Советскую литературу нам преподносили в несколько исторически-патетических  тонах, а когда я открыла для себя мир зарубежной литературы, всего лишь классики, то учительница, вызвав в школу мою маму, сообщила ей, что у меня вредное увлечение западной литературой. Но на литературу, кино и театр в нашем доме никогда не было никаких запретов, не то что у некоторых.

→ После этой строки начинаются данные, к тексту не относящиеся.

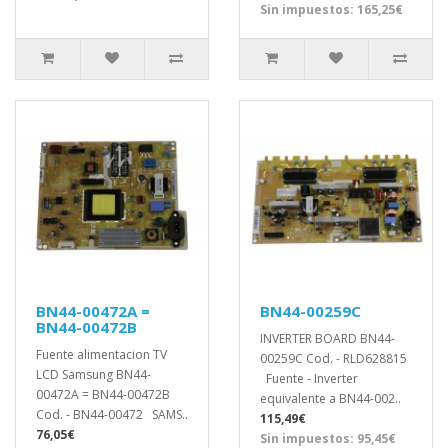
Sin impuestos: 165,25€
BN44-00472A =
BN44-00259C
BN44-00472B
INVERTER BOARD BN44-
Fuente alimentacion TV
00259C Cod. - RLD628815
LCD Samsung BN44-
Fuente - Inverter
00472A = BN44-00472B
equivalente a BN44-002..
Cod. - BN44-00472 SAMS..
115,49€
76,05€
Sin impuestos: 95,45€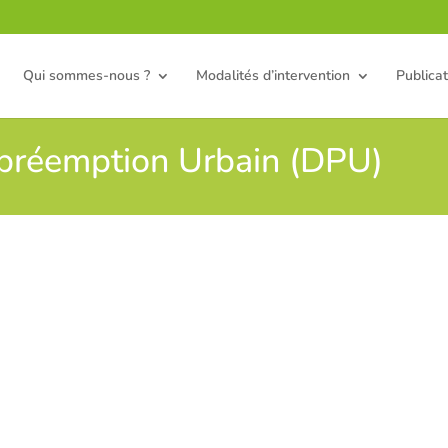
Qui sommes-nous ?
Modalités d’intervention
Publicat
e préemption Urbain (DPU)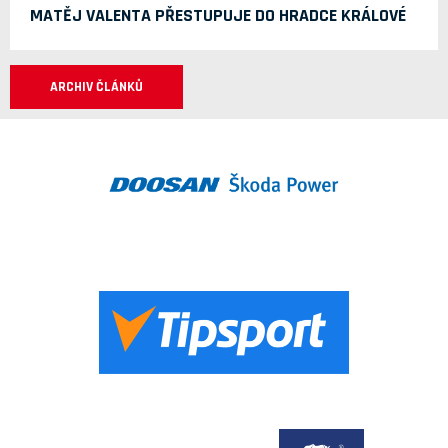
MATĚJ VALENTA PŘESTUPUJE DO HRADCE KRÁLOVÉ
ARCHIV ČLÁNKŮ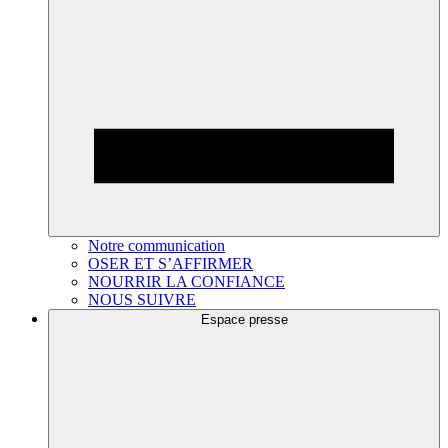
Notre communication
OSER ET S’AFFIRMER
NOURRIR LA CONFIANCE
NOUS SUIVRE
Espace presse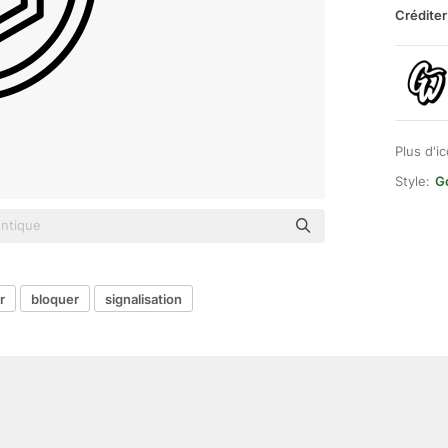
Créditer
Plus d'i
Style:
G
r
bloquer
signalisation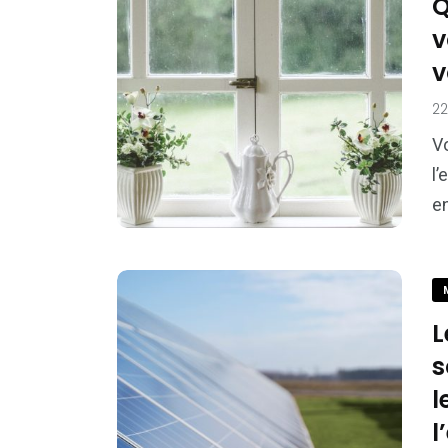
Q
v
v
2
V
l
e
L
s
l
l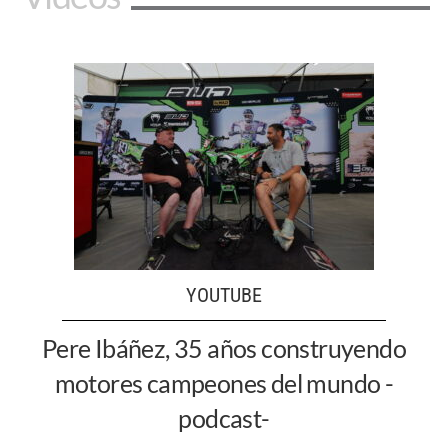
YOUTUBE
Pere Ibáñez, 35 años construyendo
motores campeones del mundo -
podcast-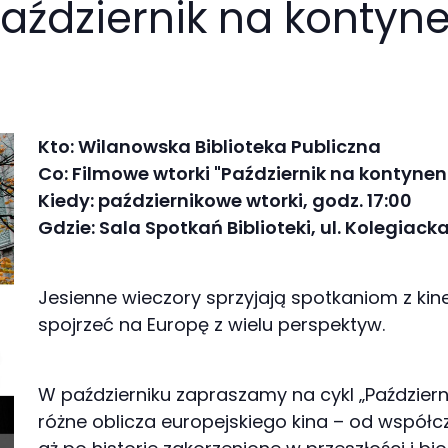
Październik na kontyn
Kto: Wilanowska Biblioteka Publiczna
Co: Filmowe wtorki "Październik na kontynen
Kiedy: październikowe wtorki, godz. 17:00
Gdzie: Sala Spotkań Biblioteki, ul. Kolegiacka
Jesienne wieczory sprzyjają spotkaniom z kin
spojrzeć na Europę z wielu perspektyw.
W październiku zapraszamy na cykl „Październ
różne oblicza europejskiego kina – od wspó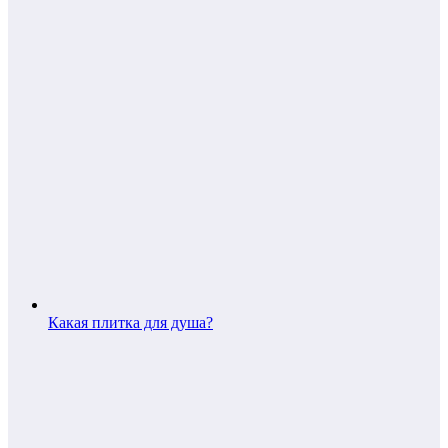
Какая плитка для душа?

Помню, на первом курсе одна из преподавательниц спросила, читали ли мы «Декамерон» Бокаччо, и девочки дружно откликнулись: «Мама не разрешает читать его», что несказанно обескуражило бедную женщину.
«Великая эпоха» дала сбой, когда моя соседка из параллельного класса, очень слабая ученица, решила в кои-то веки дать разыграться своей фантазии, написала сочинение о воображаемом путешествии в какую-то капстрану, откуда она вернулась в СССР, где «так не угнетают народ». Но в пылу творческого азарта, так некстати охватившего ее, она проскочила через частицу не . Получилось: «где так угнетают народ». Это уже было ЧП. Она рыдала и буквально, не образно, била себя по голове; мнение преподавателей было единодушным: не выносить сора из избы, да и девочка слишком бесцветна, чтобы решиться на такое умышленно. Ну, а девочка решила больше в жизни не рисковать – ну их к лешему, эти науки! – и в 18 лет выскочила замуж, нарожала крепеньких мальчишек и жила – не тужила.

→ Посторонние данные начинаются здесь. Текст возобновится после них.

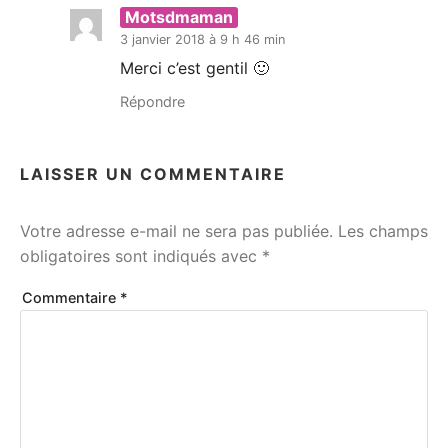
Motsdmaman
3 janvier 2018 à 9 h 46 min
Merci c’est gentil 🙂
Répondre
LAISSER UN COMMENTAIRE
Votre adresse e-mail ne sera pas publiée.
Les champs
obligatoires sont indiqués avec
*
Commentaire
*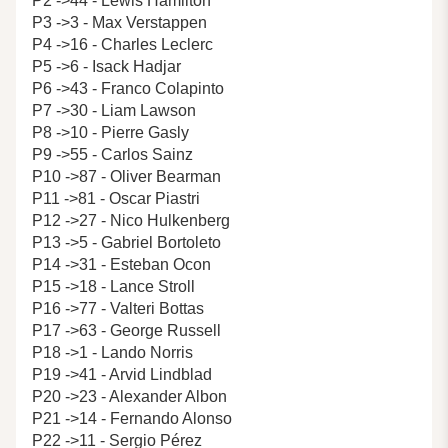
P2 ->44 - Lewis Hamilton
P3 ->3 - Max Verstappen
P4 ->16 - Charles Leclerc
P5 ->6 - Isack Hadjar
P6 ->43 - Franco Colapinto
P7 ->30 - Liam Lawson
P8 ->10 - Pierre Gasly
P9 ->55 - Carlos Sainz
P10 ->87 - Oliver Bearman
P11 ->81 - Oscar Piastri
P12 ->27 - Nico Hulkenberg
P13 ->5 - Gabriel Bortoleto
P14 ->31 - Esteban Ocon
P15 ->18 - Lance Stroll
P16 ->77 - Valteri Bottas
P17 ->63 - George Russell
P18 ->1 - Lando Norris
P19 ->41 - Arvid Lindblad
P20 ->23 - Alexander Albon
P21 ->14 - Fernando Alonso
P22 ->11 - Sergio Pérez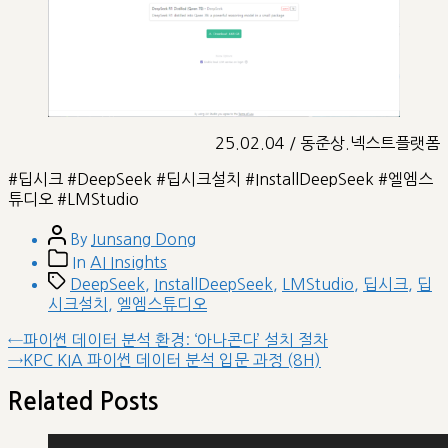
25.02.04 / 동준상.넥스트플랫폼
#딥시크 #DeepSeek #딥시크설치 #InstallDeepSeek #엘엠스
튜디오 #LMStudio
Post
By
Junsang Dong
author
Post
In
AI Insights
categories
Tags
DeepSeek
,
InstallDeepSeek
,
LMStudio
,
딥시크
,
딥
시크설치
,
엘엠스튜디오
글
Previous
←
파이썬 데이터 분석 환경: ‘아나콘다’ 설치 절차
post:
Next
→
KPC KIA 파이썬 데이터 분석 입문 과정 (8H)
내
post:
비
Related Posts
게
이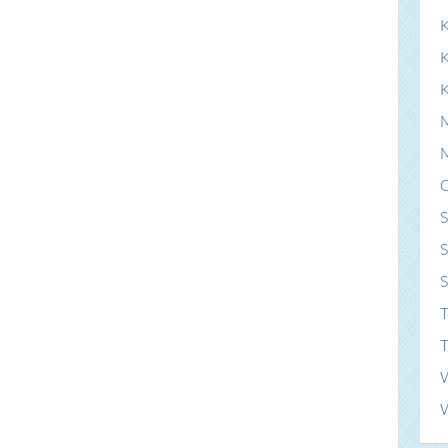
K
S
S
T
T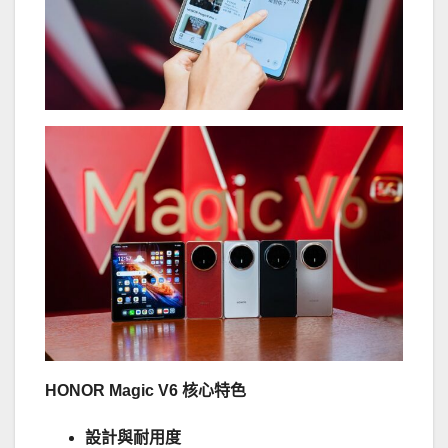
HONOR Magic V6
核心特色
設計與耐用度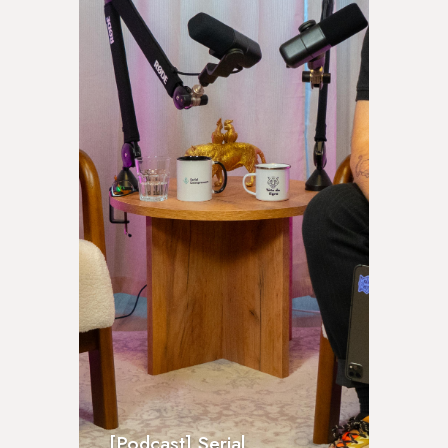
[Podcast] Serial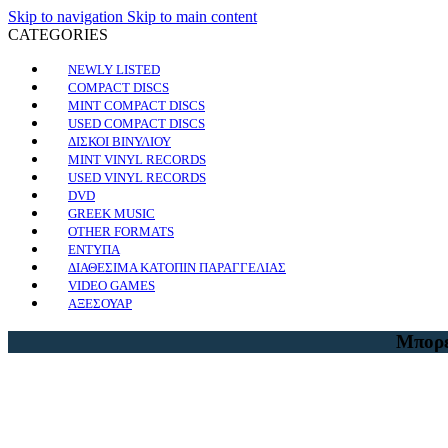
Skip to navigation
Skip to main content
CATEGORIES
NEWLY LISTED
COMPACT DISCS
MINT COMPACT DISCS
USED COMPACT DISCS
ΔΙΣΚΟΙ ΒΙΝΥΛΙΟΥ
MINT VINYL RECORDS
USED VINYL RECORDS
DVD
GREEK MUSIC
OTHER FORMATS
ΕΝΤΥΠΑ
ΔΙΑΘΕΣΙΜΑ ΚΑΤΟΠΙΝ ΠΑΡΑΓΓΕΛΙΑΣ
VIDEO GAMES
ΑΞΕΣΟΥΑΡ
Μπορε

Наш дворовый хулиган, когда хотел особенно досадить всем, ругал нецензурными словами вождей пролетариата. А сосед наш, жуткий сквернослов, доказывал, что и Ленин употреблял слово «говно», а у него всего лишь армянский вариант его. Его бедная жена до того привыкла к мужниному способу выражать мысли и чувства, что говорила: «Не люблю, когда говорят литературно, по мне – пусть уж лучше ругаются».
В 56-м мы заканчивали десятый, когда рухнула идея «великой эпохи», и это вселило в нас какое-то чувство вины за все не нами содеянное, а фанатиками мы не были и до этого.

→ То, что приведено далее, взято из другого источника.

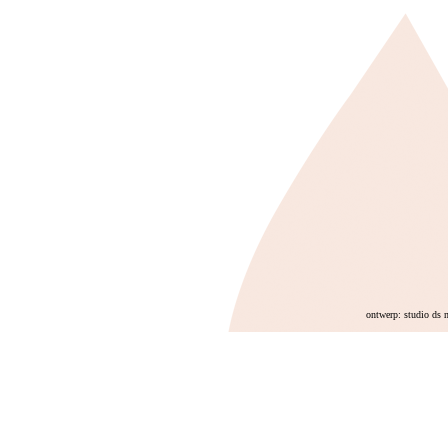
ontwerp: studio ds 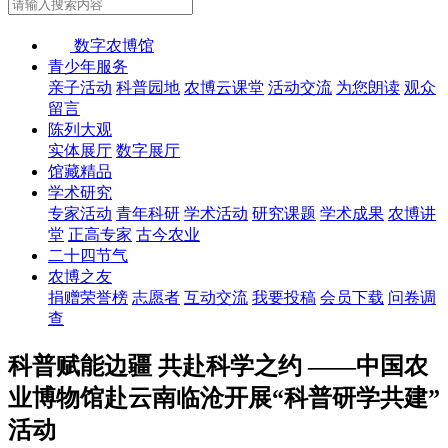
数字农博馆
青少年服务
亲子活动
科普园地
农博云课堂
活动交流
为您朗读
观众
留言
陈列大观
实体展厅
数字展厅
馆藏精品
学术研究
专家活动
青年科研
学术活动
研究课题
学术成果
农博讲
堂
正高专家
古今农业
二十四节气
农博之友
捐赠荣誉榜
志愿者
互动交流
我要投稿
会员下载
问卷调
查
科普赋能边疆 共赴科学之约 ——中国农
业博物馆赴云南临沧开展“科普研学共建”
活动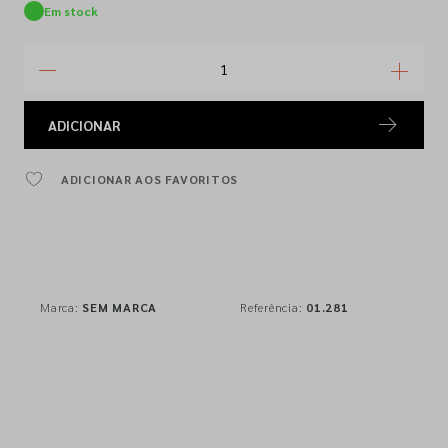
Em stock
ADICIONAR
ADICIONAR AOS FAVORITOS
Marca:
SEM MARCA
Referência:
01.281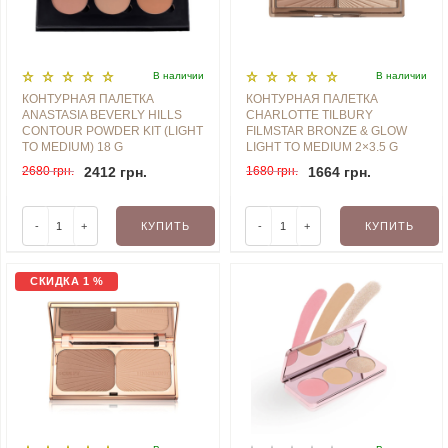
В наличии
В наличии
КОНТУРНАЯ ПАЛЕТКА
КОНТУРНАЯ ПАЛЕТКА
ANASTASIA BEVERLY HILLS
CHARLOTTE TILBURY
CONTOUR POWDER KIT (LIGHT
FILMSTAR BRONZE & GLOW
TO MEDIUM) 18 G
LIGHT TO MEDIUM 2×3.5 G
2680 грн.
2412 грн.
1680 грн.
1664 грн.
-
+
КУПИТЬ
-
+
КУПИТЬ
СКИДКА 1 %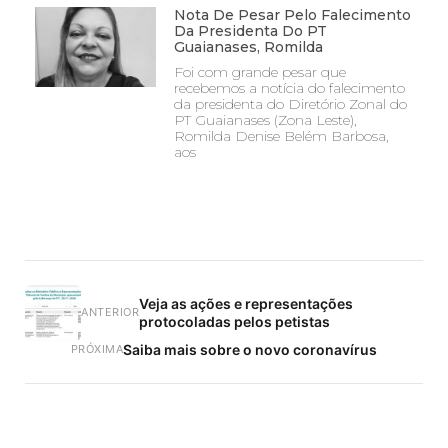
Nota De Pesar Pelo Falecimento
Da Presidenta Do PT
Guaianases, Romilda
Foi com grande pesar que
recebemos a notícia do falecimento
da presidenta do Diretório Zonal do
PT Guaianases (Zona Leste),
Romilda Denise Belém Barbosa,
aos
Veja as ações e representações
ANTERIOR
protocoladas pelos petistas
Saiba mais sobre o novo coronavírus
PRÓXIMA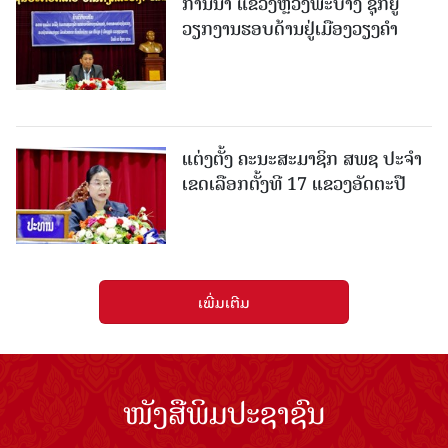
ການນຳ ແຂວງຫຼວງພະບາງ ຊຸກຍູ້
ວຽກງານຮອບດ້ານຢູ່ເມືອງວຽງຄໍາ
ແຕ່ງຕັ້ງ ຄະນະສະມາຊິກ ສພຊ ປະຈຳ
ເຂດເລືອກຕັ້ງທີ 17 ແຂວງອັດຕະປື
ເພີ່ມເຕີມ
ໜັງສືພິມປະຊາຊົນ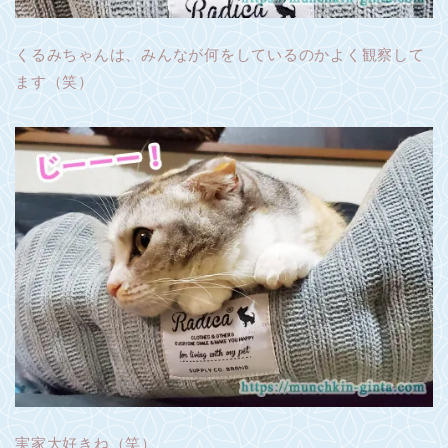
くるみちゃんは、みんなが何をしているのかよく観察して
ます（笑）
実家大好きね（笑）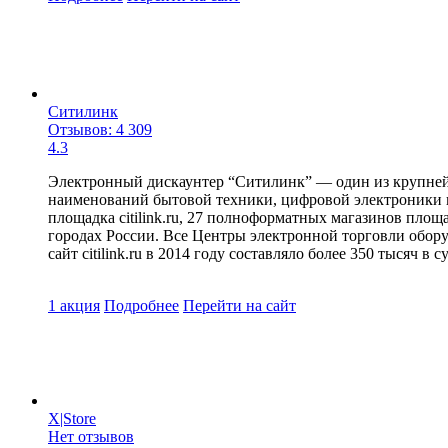
Ситилинк
Отзывов: 4 309
4.3
Электронный дискаунтер “Ситилинк” — один из крупнейши
наименований бытовой техники, цифровой электроники и
площадка citilink.ru, 27 полноформатных магазинов пло
городах России. Все Центры электронной торговли обору
сайт citilink.ru в 2014 году составляло более 350 тысяч в с
1 акция
Подробнее
Перейти
на сайт
X|Store
Нет отзывов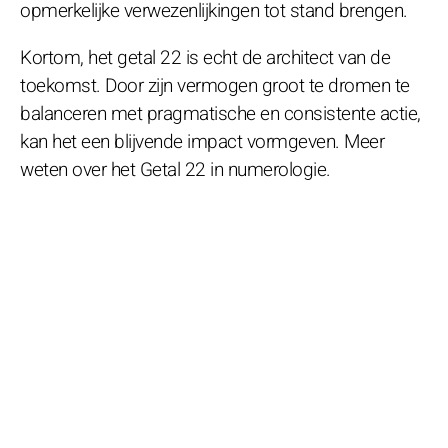
opmerkelijke verwezenlijkingen tot stand brengen.
Kortom, het getal 22 is echt de architect van de
toekomst. Door zijn vermogen groot te dromen te
balanceren met pragmatische en consistente actie,
kan het een blijvende impact vormgeven. Meer
weten over het Getal 22 in numerologie.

ЖИЗНЬ В ИСКУССТВЕ С СЕРДЕЧНЫМИ ПЕРЕЖИВАНИЯМИ

Особую роль в нашей жизни, эстетическом сталовлении играл театр, хотя на первом месте все же оставалась литература. Но и театр мы любили всякий – профессиональный и самодеятельный. С благоговением и восторгом ходили на спектакли театров Сундукяна и Станиславского, поклонялись Грачья Нерсисяну больше, чем Ваграму Папазяну, который к тому времени несколько утратил форму и был лишь ходячей легендой. А малышня влюблялась в молодого Хорена Абраамяна, врывалась к нему в дом, где его жена Люся угощала их пирожками, как-то забросала его снежками, а на спектаклях бисировала или освистывала его – по настроению.
Но любили мы и школьные спектакли, на которых мужские роли доставались девочкам, и они иногда настолько входили в таковую, что на глазах меняли сексуальную ориентацию. Так, одна из них, которая изображала мужчин, нацепив фуражку на свои черные кудри, потом ввела моду скопом влюбляться в красивых учительниц, рассказывала, как ходила к одной  домой каждый день и когда та спросила ее, зачем она приходит, ответила: «Я хожу ради вас, ради ваших глаз». И у нас на глазах развертывались настоящие романы с бурными сценами ревности, ссорами   и примирениями.
Девочка – старшеклассница на школьном спектакле играла Медведя из чеховского водевиля, ей зачесали назад и спрятали под форменным платьицем густые прямые волосы, превратив ее в какое-то бесполое существо. Меж тем игравшей Попову девочке сделали красивую высокую прическу, отчего она стала настоящей светской дамой, томной и недосягаемой. Мне дали роль Жорки Арутюнянца в «Молодой гвардии», у меня был какой-то длинный монолог, но спектакль почему-то не состоялся.
В пятидесятые вошли в моду и дворовые лагеря, где ставились очень неплохие спектакли. Весь двор от мала до велика приходил на них, и наши хулиганистые подростки поражали неистощимой выдумкой и артистическим темпераментом. Так, один из них изображал парикмахера, который настолько увлекался Шекспиром, что во время работы входил в роль Отелло и душил своих клиентов, а когда последние, с трудом вырвавшись из рук его, требовали объяснений, он мирно успокаивал их: «Это всего лишь репетиция». Вскоре этого парня призвали в армию, и там он покончил с собой при невыясненных обстоятельствах. Опять же сказался артистический темперамент!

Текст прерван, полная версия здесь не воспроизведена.